We’ve had such a great week at the beach.  Jason and Blake flew in on Wednesday, and on Wednesday night Julie, Jordan and Matthew joined us for grilled burgers.

It’s so hard to get everyone together in one place at one time!  We hated that Matt was out of town and couldn’t join us, and Jen and Alex couldn’t come because Alex had a swim meet.

Jason flew back to Atlanta on Friday, and Blake will be with us until this Friday when he’ll return to Colorado.  In mid-August Blake will return to Ankara, Turkey for a two-year commitment teaching English at a local university there.  He is in the process of raising support.  Please keep Blake in your prayers for his safety and for his purpose there.  There is a need in that country, and work there can impact the regions surrounding it.

Please remember me too in your prayers during this time. This is hard.

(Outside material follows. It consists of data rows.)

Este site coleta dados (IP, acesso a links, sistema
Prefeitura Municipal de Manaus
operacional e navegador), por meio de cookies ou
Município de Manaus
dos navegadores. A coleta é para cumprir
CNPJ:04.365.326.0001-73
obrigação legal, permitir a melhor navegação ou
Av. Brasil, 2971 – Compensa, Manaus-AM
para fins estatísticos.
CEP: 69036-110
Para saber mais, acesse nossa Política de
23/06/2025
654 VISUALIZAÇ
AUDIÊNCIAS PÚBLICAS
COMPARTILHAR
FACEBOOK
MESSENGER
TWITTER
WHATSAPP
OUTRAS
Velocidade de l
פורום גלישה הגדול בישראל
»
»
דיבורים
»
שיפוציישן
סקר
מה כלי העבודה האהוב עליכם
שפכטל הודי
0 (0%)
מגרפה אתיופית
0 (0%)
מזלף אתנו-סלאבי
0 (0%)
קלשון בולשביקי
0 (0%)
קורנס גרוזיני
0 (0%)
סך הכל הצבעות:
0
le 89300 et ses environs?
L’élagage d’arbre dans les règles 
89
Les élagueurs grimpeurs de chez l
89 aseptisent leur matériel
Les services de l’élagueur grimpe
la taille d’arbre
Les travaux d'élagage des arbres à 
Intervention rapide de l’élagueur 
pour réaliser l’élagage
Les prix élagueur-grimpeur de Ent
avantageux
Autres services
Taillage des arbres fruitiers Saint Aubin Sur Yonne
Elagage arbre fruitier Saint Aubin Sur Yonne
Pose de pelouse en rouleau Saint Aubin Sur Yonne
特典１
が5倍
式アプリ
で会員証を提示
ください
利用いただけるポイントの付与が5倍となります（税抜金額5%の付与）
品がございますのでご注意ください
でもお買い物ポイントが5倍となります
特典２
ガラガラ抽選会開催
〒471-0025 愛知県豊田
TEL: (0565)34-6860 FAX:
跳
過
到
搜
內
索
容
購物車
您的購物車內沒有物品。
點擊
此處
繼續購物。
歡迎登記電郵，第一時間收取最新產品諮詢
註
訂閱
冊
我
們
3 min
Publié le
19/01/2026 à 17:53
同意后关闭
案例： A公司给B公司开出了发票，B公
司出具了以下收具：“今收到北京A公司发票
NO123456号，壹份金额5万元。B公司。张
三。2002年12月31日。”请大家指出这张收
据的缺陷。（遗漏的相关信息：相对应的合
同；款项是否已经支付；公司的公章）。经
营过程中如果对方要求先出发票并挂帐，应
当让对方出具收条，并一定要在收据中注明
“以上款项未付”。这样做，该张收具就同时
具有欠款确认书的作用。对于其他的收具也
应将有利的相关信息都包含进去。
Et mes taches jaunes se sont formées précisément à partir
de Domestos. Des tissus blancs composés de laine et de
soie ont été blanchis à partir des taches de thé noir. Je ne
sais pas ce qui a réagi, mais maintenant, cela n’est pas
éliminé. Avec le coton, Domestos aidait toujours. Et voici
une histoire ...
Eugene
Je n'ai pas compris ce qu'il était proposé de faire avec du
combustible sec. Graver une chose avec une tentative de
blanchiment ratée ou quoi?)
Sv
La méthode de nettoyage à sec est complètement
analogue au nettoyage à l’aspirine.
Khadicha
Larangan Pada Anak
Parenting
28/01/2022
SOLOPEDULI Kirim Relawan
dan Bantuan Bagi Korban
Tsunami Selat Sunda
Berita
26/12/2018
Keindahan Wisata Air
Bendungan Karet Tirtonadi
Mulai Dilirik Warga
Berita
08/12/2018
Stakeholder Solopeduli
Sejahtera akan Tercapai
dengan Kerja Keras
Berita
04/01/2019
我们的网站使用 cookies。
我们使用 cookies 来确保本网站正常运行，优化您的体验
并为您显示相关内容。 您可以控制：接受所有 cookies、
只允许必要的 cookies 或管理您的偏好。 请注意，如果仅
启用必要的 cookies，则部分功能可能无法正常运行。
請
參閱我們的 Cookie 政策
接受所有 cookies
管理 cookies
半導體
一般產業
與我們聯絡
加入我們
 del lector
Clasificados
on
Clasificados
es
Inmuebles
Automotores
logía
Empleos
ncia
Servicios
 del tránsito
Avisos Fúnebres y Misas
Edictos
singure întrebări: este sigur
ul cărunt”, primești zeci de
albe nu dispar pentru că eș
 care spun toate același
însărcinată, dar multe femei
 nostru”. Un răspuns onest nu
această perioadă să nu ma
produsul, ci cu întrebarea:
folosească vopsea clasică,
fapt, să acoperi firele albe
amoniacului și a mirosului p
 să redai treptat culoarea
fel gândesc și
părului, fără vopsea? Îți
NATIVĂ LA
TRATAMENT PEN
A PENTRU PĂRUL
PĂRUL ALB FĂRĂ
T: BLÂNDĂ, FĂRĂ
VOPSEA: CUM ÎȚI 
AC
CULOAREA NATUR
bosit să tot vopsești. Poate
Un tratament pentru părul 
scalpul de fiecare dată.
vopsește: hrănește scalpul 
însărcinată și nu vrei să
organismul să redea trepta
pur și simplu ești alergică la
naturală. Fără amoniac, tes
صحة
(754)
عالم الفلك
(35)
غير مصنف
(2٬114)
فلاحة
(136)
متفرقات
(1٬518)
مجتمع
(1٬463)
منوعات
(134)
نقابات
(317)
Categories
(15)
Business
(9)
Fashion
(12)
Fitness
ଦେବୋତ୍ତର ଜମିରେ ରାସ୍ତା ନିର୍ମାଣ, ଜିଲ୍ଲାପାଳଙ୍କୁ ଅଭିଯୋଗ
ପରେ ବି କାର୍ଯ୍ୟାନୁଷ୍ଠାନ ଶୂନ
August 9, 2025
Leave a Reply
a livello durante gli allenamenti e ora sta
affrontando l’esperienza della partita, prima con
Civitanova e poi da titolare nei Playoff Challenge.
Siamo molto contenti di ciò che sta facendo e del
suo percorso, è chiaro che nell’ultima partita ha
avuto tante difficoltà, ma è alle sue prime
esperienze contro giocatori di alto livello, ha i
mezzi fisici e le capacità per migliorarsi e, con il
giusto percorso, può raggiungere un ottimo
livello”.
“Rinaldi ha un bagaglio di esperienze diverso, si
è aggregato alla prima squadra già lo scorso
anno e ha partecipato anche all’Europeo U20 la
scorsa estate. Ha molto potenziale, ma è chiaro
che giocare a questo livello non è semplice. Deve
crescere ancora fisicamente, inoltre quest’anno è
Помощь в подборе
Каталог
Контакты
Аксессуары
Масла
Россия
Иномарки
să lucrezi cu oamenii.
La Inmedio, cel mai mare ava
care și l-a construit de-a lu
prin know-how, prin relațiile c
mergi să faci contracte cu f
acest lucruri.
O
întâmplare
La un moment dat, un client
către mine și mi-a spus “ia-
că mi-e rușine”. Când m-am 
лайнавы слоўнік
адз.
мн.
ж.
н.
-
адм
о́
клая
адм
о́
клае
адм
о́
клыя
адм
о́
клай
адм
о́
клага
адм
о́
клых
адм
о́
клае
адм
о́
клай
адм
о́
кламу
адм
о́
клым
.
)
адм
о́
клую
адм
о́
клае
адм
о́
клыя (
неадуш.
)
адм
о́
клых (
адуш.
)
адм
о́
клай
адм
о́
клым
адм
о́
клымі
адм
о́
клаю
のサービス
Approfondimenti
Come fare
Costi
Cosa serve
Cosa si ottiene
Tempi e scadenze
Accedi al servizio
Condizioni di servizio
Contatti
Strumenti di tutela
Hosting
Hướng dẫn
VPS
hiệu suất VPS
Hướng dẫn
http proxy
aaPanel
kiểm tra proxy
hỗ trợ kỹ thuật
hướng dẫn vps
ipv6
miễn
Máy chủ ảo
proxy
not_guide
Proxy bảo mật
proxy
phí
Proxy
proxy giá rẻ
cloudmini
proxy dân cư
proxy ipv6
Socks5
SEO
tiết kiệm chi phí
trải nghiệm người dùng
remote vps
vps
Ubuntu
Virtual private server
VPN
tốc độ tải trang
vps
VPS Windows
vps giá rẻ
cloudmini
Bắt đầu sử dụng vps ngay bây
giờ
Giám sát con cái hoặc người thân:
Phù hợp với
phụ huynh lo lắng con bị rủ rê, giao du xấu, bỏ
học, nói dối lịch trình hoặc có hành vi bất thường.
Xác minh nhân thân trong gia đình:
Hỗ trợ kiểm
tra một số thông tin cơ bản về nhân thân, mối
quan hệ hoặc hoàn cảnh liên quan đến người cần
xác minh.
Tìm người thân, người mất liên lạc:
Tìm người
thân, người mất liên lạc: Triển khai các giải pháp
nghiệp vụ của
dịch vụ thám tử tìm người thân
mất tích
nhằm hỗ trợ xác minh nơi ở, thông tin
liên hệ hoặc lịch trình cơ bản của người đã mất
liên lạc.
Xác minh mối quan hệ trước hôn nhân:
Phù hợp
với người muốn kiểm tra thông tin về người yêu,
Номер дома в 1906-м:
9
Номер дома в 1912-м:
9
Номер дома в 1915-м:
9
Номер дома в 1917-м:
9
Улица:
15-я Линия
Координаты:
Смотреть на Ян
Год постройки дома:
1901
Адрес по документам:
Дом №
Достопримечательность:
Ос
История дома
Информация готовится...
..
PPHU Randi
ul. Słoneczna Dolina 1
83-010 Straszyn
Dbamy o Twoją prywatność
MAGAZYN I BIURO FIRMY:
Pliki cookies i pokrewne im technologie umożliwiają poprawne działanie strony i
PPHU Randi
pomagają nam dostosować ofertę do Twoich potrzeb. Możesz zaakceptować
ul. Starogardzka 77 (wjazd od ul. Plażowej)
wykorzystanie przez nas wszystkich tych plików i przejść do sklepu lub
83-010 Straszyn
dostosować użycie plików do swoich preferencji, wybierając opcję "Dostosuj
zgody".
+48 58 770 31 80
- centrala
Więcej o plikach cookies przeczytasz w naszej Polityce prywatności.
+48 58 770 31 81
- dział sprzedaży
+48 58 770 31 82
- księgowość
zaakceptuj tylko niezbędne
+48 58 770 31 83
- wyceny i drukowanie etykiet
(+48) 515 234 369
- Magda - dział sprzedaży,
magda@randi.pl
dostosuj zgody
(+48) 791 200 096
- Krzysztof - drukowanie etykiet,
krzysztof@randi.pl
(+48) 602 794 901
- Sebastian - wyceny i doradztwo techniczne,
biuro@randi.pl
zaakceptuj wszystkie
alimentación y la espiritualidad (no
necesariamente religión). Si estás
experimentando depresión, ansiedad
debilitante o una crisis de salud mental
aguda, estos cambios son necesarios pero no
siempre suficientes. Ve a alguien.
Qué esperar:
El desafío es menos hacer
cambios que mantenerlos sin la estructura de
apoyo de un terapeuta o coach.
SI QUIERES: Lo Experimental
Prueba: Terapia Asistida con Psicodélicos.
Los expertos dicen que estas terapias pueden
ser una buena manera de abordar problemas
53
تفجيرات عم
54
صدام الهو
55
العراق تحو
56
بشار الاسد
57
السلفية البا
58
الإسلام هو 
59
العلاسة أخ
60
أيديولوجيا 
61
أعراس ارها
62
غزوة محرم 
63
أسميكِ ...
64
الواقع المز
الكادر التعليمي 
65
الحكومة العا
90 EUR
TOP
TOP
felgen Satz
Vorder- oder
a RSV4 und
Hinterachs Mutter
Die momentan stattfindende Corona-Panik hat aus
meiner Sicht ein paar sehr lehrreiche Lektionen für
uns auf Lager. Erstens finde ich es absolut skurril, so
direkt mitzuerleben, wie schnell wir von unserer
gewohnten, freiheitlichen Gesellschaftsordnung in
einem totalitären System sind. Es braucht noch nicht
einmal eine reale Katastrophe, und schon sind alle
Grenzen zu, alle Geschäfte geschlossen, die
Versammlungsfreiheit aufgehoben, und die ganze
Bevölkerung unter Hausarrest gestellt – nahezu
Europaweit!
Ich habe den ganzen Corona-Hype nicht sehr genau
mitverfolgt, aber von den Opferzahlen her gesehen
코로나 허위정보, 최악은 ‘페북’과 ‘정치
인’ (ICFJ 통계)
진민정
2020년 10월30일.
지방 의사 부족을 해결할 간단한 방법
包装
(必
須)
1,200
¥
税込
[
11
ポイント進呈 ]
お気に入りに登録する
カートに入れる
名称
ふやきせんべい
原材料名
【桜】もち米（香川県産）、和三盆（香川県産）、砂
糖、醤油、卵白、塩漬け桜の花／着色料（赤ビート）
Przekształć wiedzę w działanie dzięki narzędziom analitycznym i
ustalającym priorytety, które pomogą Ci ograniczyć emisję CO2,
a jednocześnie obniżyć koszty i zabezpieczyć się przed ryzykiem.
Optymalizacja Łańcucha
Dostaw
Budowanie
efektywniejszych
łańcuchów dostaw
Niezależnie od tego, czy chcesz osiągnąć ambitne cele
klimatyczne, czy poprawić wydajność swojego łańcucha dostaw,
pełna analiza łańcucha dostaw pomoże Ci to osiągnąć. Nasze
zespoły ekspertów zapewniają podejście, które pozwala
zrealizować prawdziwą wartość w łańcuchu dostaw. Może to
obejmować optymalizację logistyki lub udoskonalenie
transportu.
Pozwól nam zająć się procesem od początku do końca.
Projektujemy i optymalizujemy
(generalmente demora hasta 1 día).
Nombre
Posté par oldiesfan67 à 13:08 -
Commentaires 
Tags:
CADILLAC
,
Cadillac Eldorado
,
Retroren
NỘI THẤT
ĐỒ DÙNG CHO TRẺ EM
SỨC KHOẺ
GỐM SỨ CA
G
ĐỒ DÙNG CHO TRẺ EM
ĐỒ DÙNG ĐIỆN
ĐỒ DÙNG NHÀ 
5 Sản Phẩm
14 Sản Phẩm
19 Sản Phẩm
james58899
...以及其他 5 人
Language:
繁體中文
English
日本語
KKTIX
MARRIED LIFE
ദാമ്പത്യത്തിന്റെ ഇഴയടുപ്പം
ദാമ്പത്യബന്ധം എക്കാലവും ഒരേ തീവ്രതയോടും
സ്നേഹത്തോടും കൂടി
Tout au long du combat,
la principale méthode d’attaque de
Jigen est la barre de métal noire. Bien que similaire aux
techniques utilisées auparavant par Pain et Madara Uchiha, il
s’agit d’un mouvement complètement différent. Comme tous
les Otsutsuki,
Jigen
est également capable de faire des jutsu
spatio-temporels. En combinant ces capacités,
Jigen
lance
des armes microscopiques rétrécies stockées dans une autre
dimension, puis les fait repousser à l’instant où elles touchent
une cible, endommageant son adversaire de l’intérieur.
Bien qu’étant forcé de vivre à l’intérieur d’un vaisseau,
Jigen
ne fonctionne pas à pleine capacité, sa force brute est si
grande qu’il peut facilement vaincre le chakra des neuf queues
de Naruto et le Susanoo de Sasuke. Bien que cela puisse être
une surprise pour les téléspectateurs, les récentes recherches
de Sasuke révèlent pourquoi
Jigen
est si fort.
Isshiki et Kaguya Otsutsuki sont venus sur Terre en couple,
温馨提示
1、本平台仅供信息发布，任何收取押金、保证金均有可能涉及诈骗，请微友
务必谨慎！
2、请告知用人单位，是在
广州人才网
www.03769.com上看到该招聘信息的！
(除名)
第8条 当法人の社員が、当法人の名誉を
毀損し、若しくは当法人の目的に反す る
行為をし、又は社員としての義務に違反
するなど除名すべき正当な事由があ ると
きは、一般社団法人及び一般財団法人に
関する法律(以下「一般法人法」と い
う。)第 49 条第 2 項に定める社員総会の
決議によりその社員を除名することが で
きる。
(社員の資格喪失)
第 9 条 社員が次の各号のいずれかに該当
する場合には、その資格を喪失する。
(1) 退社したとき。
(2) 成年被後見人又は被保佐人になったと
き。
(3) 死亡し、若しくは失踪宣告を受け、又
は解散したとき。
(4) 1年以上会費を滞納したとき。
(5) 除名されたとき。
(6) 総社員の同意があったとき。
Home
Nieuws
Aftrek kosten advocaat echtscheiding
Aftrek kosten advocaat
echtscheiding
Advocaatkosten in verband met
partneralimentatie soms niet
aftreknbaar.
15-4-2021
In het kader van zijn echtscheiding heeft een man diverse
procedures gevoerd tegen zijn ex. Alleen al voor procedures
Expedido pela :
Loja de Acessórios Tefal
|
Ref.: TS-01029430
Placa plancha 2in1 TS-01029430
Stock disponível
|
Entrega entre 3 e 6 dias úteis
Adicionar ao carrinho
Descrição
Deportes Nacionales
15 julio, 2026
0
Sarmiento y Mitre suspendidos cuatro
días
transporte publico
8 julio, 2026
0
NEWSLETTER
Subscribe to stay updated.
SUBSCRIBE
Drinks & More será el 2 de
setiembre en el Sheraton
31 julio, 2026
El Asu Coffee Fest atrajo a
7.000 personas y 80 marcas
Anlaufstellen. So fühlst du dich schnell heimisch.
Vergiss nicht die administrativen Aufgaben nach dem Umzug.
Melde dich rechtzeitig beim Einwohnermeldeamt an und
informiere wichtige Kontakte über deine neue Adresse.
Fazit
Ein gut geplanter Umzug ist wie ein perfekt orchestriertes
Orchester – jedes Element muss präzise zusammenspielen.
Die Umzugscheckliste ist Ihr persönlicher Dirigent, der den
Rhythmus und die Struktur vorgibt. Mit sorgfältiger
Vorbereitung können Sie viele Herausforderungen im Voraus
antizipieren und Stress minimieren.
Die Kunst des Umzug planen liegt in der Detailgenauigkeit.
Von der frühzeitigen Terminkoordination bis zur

FUN STUFF IN BEVERLY BEACH

Ted, Jason, Blake and I were at Turtle Shack Thursday night, and we ate outside. This huge crab sauntered across the sidewalk from behind the building, and when we got up to take a pic, he scooted behind the tire of one of the cars nearby. He sat there until we finished eating and was still there when we left. Biggest crab we’ve seen down here so far.  I guess you can grow that big when you’re wise enough not to cross busy highways during dinner  hour.

PRETTY STUFF AT BEVERLY BEACH

On my way to work last week this lone cloud was hovering over the ocean. I pulled over to get this pic ’cause I thought it was kind of spectacular.

Talk about spectacular! Sunset from our deck last night. I don’t usually like iPhone photos of sunsets because they tend to wash out the colors. But this one was perfect.

One more spectacular shot.  Blake took this panorama as he was walking the beach last night at sunset!

THE PASSING OF A HERO

Those of you who follow this blog often read comments by “Jason-the other one”.  Jason has read the blog for many years, drawn to it because of his love of the island.  Jason served in Afghanistan until 2010 with Ben, his military service dog and partner.  Ben returned to the states a month ahead of Jason, then went home to meet Jason’s wife and parents (Jason had applied to adopt Ben when he knew the dog was being retired).  Jason returned overseas, and Ben spent the rest of his retirement with Jason’s family.  Jason would see him when he’d come home on vacations over the years.

Ben crossed the Rainbow Bridge last week. Jason writes, “I’m writing to let you know my beloved partner Ben crossed oer the Rainbow Bridge last Wednesday. Please keep my family in your thoughts and prayers as we deal with his passing. If not for him I wouldn’t be here today. He saved many lives, allowing countless service members to come home safely to their loved ones. He served our country with honor and had a very blessed retirement. He passed away at 14 years of age. Even at 14, he loved to play and rough house. He was found at home asleep on his bed. We guess it was just his time.”  The photo above is from Ben’s retirement ceremony in 2010.  His service years were March 2004-June 2010.  His last patrol in Afghanistan was June 5, 2010.

Rest in Peace, brave Ben, and thank you for your service.

God bless.

 

 

 

 

Friends – Part II (You Can Go Home Again) 6/29/17

My trip back to Georgia this past weekend was a mix of nostalgia and happiness, all rolled into a ball of emotions that at times made me teary-eyed, then rolled over and made me laugh out loud.

A few miles past the Georgia line I was already surrounded by trees that were green from the ground all the way up to their tip-top branches.  Instead of palm, I was passing pine, oak, and pecan trees, and they were anchored in miles of green grass.  I started grinning about there.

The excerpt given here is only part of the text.